Output the entries in full and verbatim, pictures omitted.

[Items from a data source]
=======
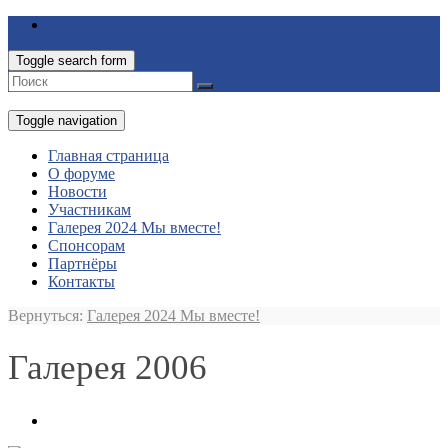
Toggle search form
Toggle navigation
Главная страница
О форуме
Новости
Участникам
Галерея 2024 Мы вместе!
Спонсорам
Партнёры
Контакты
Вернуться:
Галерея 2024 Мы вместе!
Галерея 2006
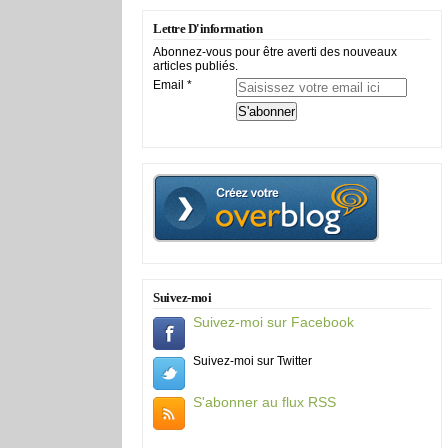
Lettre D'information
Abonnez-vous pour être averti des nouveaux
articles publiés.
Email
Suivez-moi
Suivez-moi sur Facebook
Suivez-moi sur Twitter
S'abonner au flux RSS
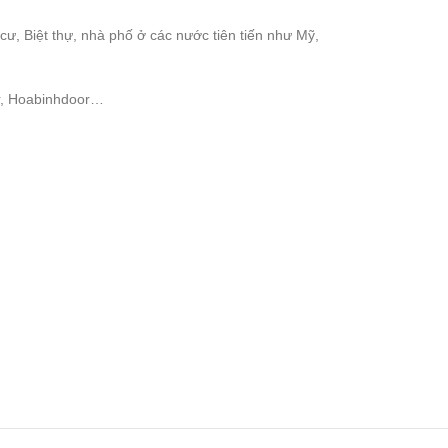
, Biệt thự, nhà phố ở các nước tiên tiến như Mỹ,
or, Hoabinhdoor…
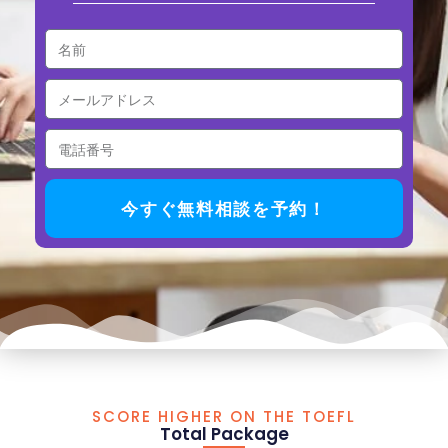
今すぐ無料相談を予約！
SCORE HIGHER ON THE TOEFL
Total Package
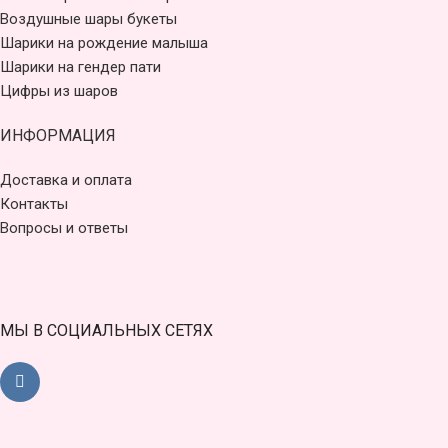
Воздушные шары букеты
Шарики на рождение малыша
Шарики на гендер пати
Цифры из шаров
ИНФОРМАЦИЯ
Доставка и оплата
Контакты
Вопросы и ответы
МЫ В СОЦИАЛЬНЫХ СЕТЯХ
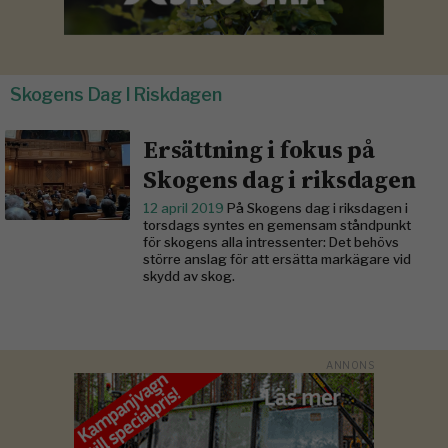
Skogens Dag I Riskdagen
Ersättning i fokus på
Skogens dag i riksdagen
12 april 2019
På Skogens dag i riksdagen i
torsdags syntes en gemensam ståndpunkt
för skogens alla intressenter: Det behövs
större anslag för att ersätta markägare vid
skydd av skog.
=======
> RESULT FOR THIS TASK:
Toggle search form
Toggle navigation
Главная страница
О форуме
Новости
Участникам
Галерея 2024 Мы вместе!
Спонсорам
Партнёры
Контакты
Вернуться:
Галерея 2024 Мы вместе!
Галерея 2006
Lettre D'information
Abonnez-vous pour être averti des nouveaux
articles publiés.
Email
Suivez-moi
Suivez-moi sur Facebook
Suivez-moi sur Twitter
S'abonner au flux RSS
, Biệt thự, nhà phố ở các nước tiên tiến như Mỹ,
or, Hoabinhdoor…
今すぐ無料相談を予約！
SCORE HIGHER ON THE TOEFL
Total Package
Воздушные шары букеты
Шарики на рождение малыша
Шарики на гендер пати
Цифры из шаров
ИНФОРМАЦИЯ
Доставка и оплата
Контакты
Вопросы и ответы
МЫ В СОЦИАЛЬНЫХ СЕТЯХ
Skogens Dag I Riskdagen
Ersättning i fokus på
Skogens dag i riksdagen
12 april 2019
På Skogens dag i riksdagen i
torsdags syntes en gemensam ståndpunkt
för skogens alla intressenter: Det behövs
större anslag för att ersätta markägare vid
skydd av skog.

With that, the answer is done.